# The task
Locate each line with the string "konsultasi" in the listing below and copy it.

# Recorded information
== Segment start ==

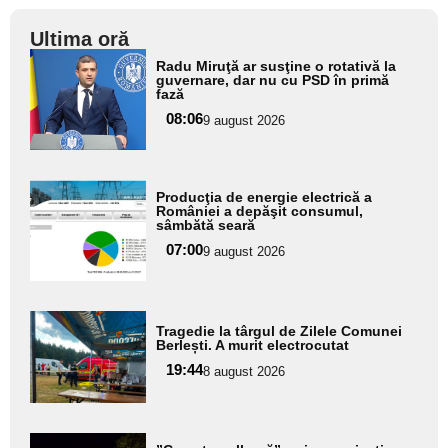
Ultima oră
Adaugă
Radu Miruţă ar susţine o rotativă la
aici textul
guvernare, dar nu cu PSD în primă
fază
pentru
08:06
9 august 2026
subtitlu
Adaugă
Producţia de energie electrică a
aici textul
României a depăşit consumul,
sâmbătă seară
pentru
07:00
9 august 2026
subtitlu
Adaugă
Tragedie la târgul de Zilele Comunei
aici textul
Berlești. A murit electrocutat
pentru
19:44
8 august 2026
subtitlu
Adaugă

== Segment end ==
== Segment start ==

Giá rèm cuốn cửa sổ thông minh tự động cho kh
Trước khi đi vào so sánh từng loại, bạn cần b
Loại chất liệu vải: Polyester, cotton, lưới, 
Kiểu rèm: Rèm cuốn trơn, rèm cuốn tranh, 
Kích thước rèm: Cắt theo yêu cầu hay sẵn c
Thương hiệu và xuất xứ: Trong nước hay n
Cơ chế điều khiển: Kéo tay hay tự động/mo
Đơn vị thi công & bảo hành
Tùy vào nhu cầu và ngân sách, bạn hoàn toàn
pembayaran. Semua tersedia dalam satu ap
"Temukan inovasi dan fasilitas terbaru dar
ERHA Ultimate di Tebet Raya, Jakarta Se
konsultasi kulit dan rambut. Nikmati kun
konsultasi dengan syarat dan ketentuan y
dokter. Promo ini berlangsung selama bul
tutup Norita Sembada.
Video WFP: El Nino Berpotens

== Segment end ==

# Solution to the exercise
konsultasi kulit dan rambut. Nikmati kun
konsultasi dengan syarat dan ketentuan y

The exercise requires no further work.